Document layout analysis data:
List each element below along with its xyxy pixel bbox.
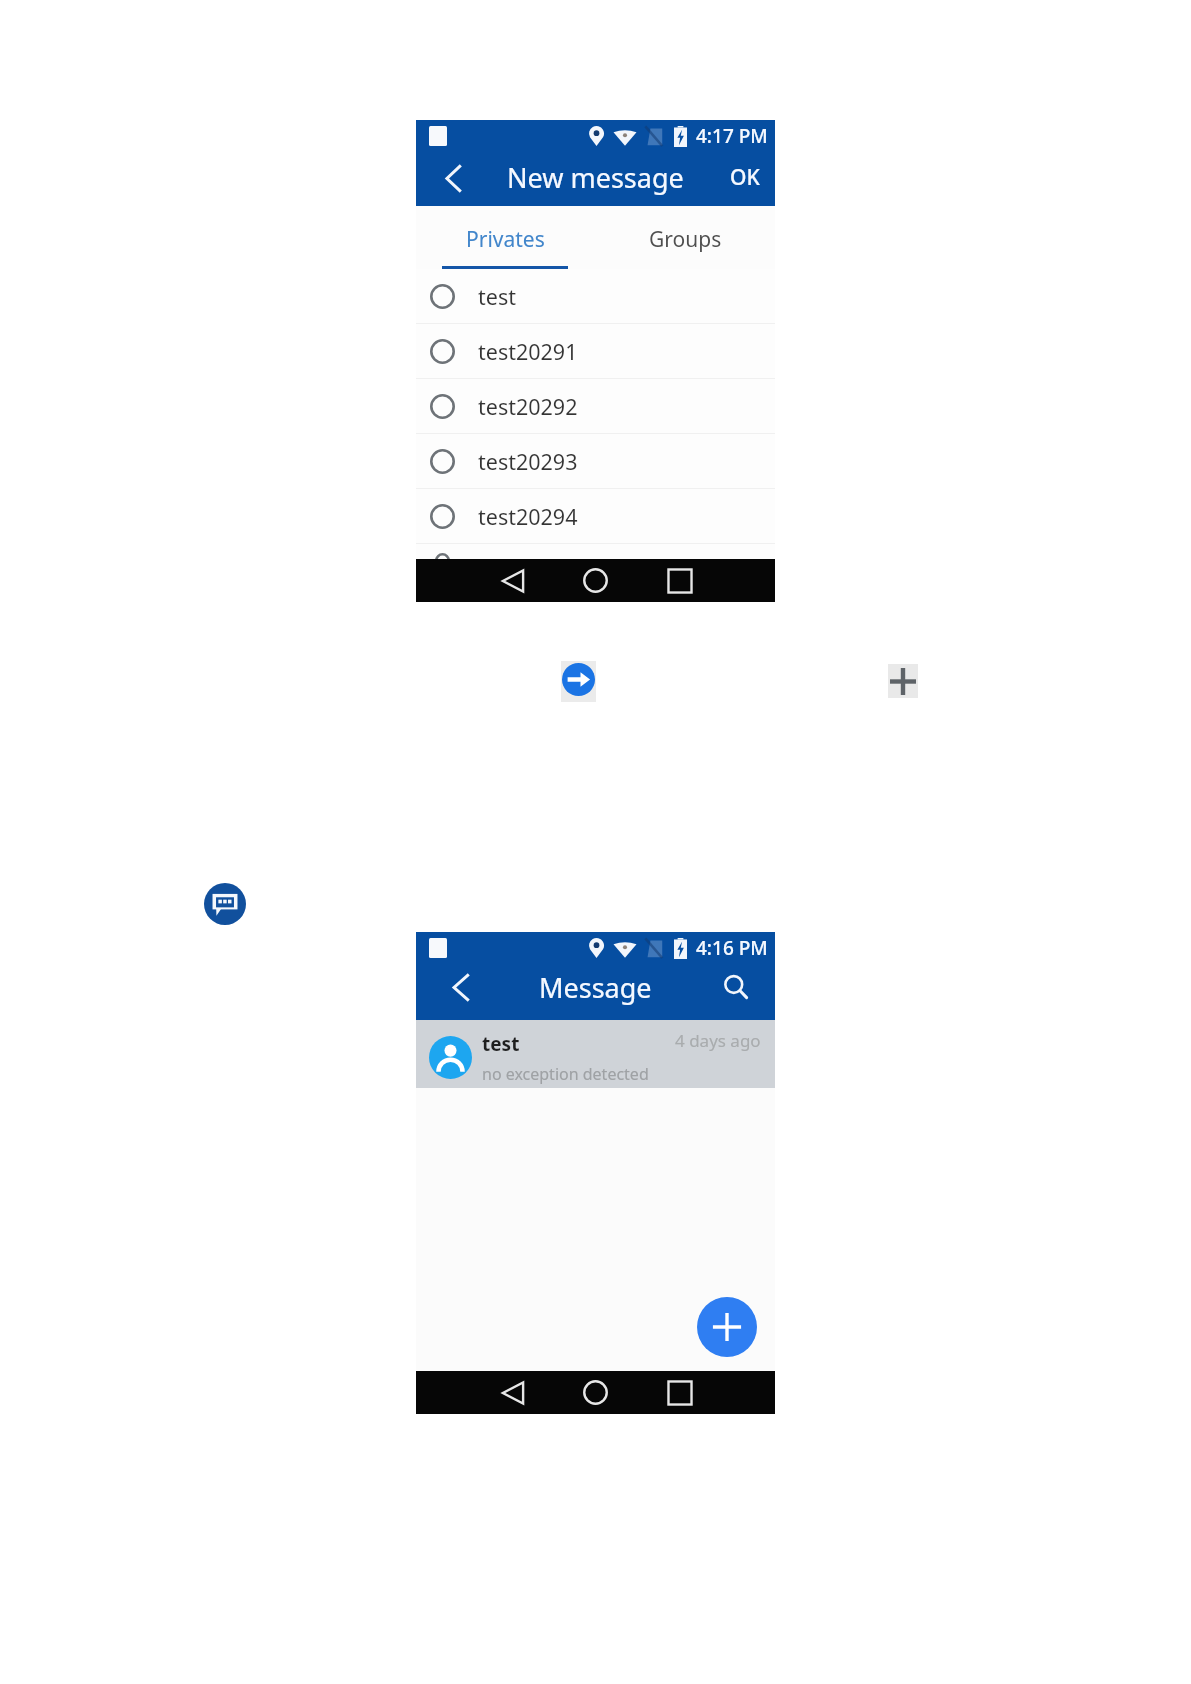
button[interactable]: test (416, 269, 775, 324)
button[interactable]: OK (715, 155, 775, 200)
button[interactable]: Privates (416, 206, 595, 269)
button[interactable]: Back (442, 969, 478, 1005)
staticText: test (482, 1031, 520, 1057)
button[interactable]: Next (561, 661, 596, 702)
staticText: 4:17 PM (696, 123, 768, 149)
button[interactable]: Back (435, 160, 471, 196)
button[interactable]: test20294 (416, 489, 775, 544)
button[interactable]: test20291 (416, 324, 775, 379)
button[interactable]: Back (486, 559, 540, 602)
button[interactable]: Home (568, 1371, 622, 1414)
staticText: Privates (466, 225, 545, 254)
staticText: test20295 (478, 553, 578, 568)
staticText: 4:16 PM (696, 935, 768, 961)
button[interactable]: test20293 (416, 434, 775, 489)
staticText: test20294 (478, 502, 578, 531)
button[interactable]: Home (568, 559, 622, 602)
button[interactable]: Add (888, 664, 918, 698)
button[interactable]: test20295 (416, 544, 775, 559)
staticText: test20292 (478, 392, 578, 421)
button[interactable]: New message (697, 1297, 757, 1357)
staticText: OK (730, 163, 760, 192)
button[interactable]: Messages (204, 883, 246, 925)
button[interactable]: Recents (653, 559, 707, 602)
staticText: test20291 (478, 337, 578, 366)
staticText: Message (539, 969, 652, 1006)
button[interactable]: test (416, 1020, 775, 1088)
staticText: Groups (649, 225, 722, 254)
button[interactable]: Search (720, 971, 752, 1003)
staticText: New message (507, 159, 684, 196)
button[interactable]: Recents (653, 1371, 707, 1414)
button[interactable]: Groups (595, 206, 775, 269)
button[interactable]: Back (486, 1371, 540, 1414)
staticText: 4 days ago (675, 1029, 761, 1052)
staticText: test20293 (478, 447, 578, 476)
staticText: test (478, 282, 516, 311)
staticText: no exception detected (482, 1063, 649, 1085)
button[interactable]: test20292 (416, 379, 775, 434)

What you will do → Reproduce each line of the records in which the word "Privates" appears.

Answer box →
button[interactable]: Privates (416, 206, 595, 269)
staticText: Privates (466, 225, 545, 254)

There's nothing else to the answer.